Par Frédéric Echenne, Docteur en droit.

L’histoire commence en 2008 (15 septembre 2008 : Le Conseil de la concurrence s’engage en faveur de la conformité) : « les entreprises font preuve d’un intérêt grandissant pour les programmes de conformité, qui leur permettent de mieux intégrer les valeurs et les règles du droit de la concurrence – entre autres domaines – dans la conception de leur stratégie commerciale et dans la conduite quotidienne de leur activité (…) la transformation imminente du Conseil de la concurrence en Autorité de la concurrence lui donnera, avec le plein soutien du Gouvernement et du Parlement, les moyens d’aller encore plus loin dans cette voie ».

Dans communiqué du 19 octobre 2017, l’Autorité de la concurrence a annoncé le retrait de son Document-cadre du 10 février 2012 par lequel les entreprises optant pour le bénéfice des dispositions de non-contestation des griefs pouvaient obtenir une réduction de 10% de l’amende encourue sur engagement de la mise en place d’un programme de conformité aux règles de la concurrence, ou de son amélioration.

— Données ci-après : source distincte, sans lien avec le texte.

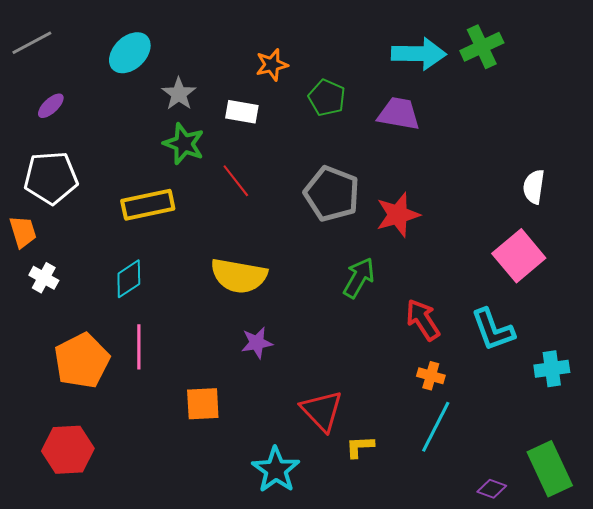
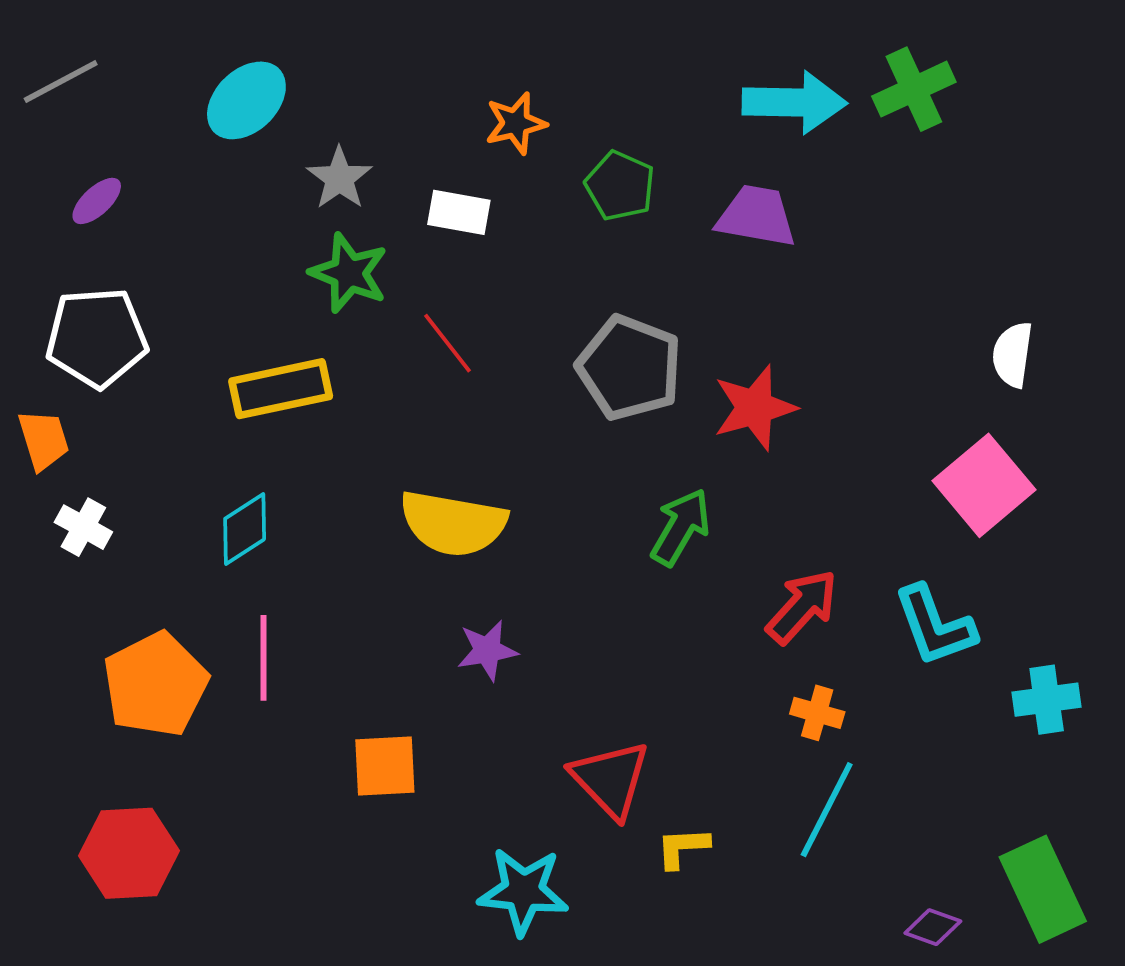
red arrow: (423, 320) -> (802, 607), turned 75
cyan star: (276, 470) -> (523, 891), turned -30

Le texte initial (Document-cadre du 10 février 2012) prévoyait que « les entreprises ou organismes qui s’engagent à mettre en place un programme de conformité préexistant dans la mesure nécessaire à cet effet, dans la mesure nécessaire à cet effet, dans le cadre de la procédure de non-contestation des griefs, pourront se voir accorder, à ce titre, une réduction de la sanction encourue susceptible de s’élever jusqu’à 10% ».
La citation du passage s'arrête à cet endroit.